Shares in BAE were up 4.9 percent at 348.5 pence at 1230 GMT, valuing the company at 11.3 billion pounds.
Europe’s largest defence contractor said it would immediately start buying back shares over the next three years and raised its dividend by 4 percent to 19.5 pence a share.
It was going ahead with the buyback even though it said full implementation still hinged on the resolution of current discussions with Saudi Arabia over the pricing of its latest Salem contract to supply the Gulf state with Typhoon aircraft.
Meanwhile King said the company was “absolutely not” in discussions with EADS about reviving the proposed merger and that BAE had moved on to focus on running its business.
The company reported a 6.4 percent fall in earnings before interest, tax and amortisation (EBITA) to 1.895 billion pounds in 2012, whereas most analysts contacted by Reuters had expected a result of around 1.85-1.87 billion pounds.
The fall in profits was led by reduced business in its U.S. division, which accounted for 40 percent of its 2012 sales, due to defence budget pressures and reduced activity in support of deployed operations in Iraq and Afghanistan.
But BAE said that while the outlook for the U.S. and UK remained bleak it was encouraged by growth in its international business, where combat jet deals worth billions of dollars were recently signed with Oman and Korea.

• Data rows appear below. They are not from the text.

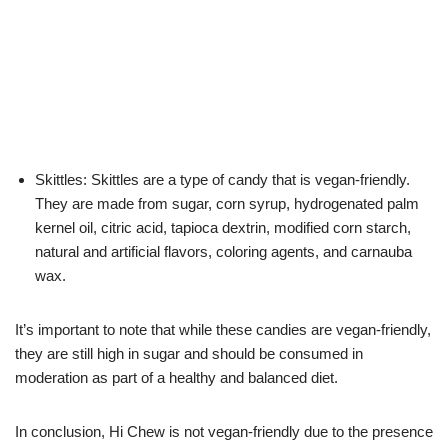
Skittles: Skittles are a type of candy that is vegan-friendly.
They are made from sugar, corn syrup, hydrogenated palm
kernel oil, citric acid, tapioca dextrin, modified corn starch,
natural and artificial flavors, coloring agents, and carnauba
wax.
It’s important to note that while these candies are vegan-friendly,
they are still high in sugar and should be consumed in
moderation as part of a healthy and balanced diet.
In conclusion, Hi Chew is not vegan-friendly due to the presence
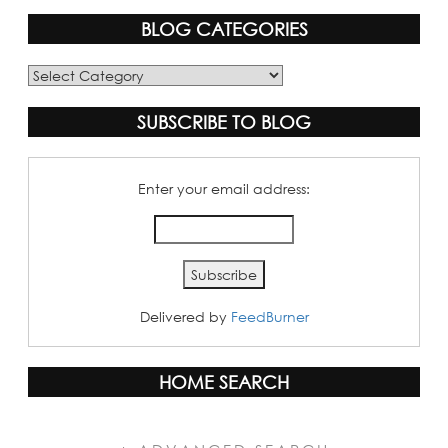
BLOG CATEGORIES
Blog
Categories
SUBSCRIBE TO BLOG
Enter your email address:
Delivered by
FeedBurner
HOME SEARCH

“Subject to near-term uncertainties relating to U.S. defence budgets, modest growth in underlying earnings per share is anticipated for 2013,” it said in the statement.
The company has been pressured by shrinking military budgets in the United States and Britain where governments have been trying to reel in large budget deficits.
BAE and its U.S. rivals such as Lockheed Martin and Northrop Grumman have also warned that billions of dollars in spending cuts could hit the U.S. military budget in a process known as “sequestration”.
BAE’s non-U.S. and UK order intake rose to 11.2 billion pounds over the year from 4.8 billion pounds in 2011, reflecting the group’s efforts to pursue business overseas in the Middle East region and India.
King said he expects sequestration to hit BAE’s revenues by a maximum of 1 billion pounds in 2013 but that he expected international deals to compensate for this as the order book crystallises out in actual revenue.
BAE also said that 3,600 jobs in its U.S. ship repair business was under threat after was notified by the U.S. Navy that it was considering the potential to cancel, defer or revise maintenance plans on thirteen ships.
BAE has begun the process to find a new chairman to replace Dick Olver, who is due to retire in May 2014, King said.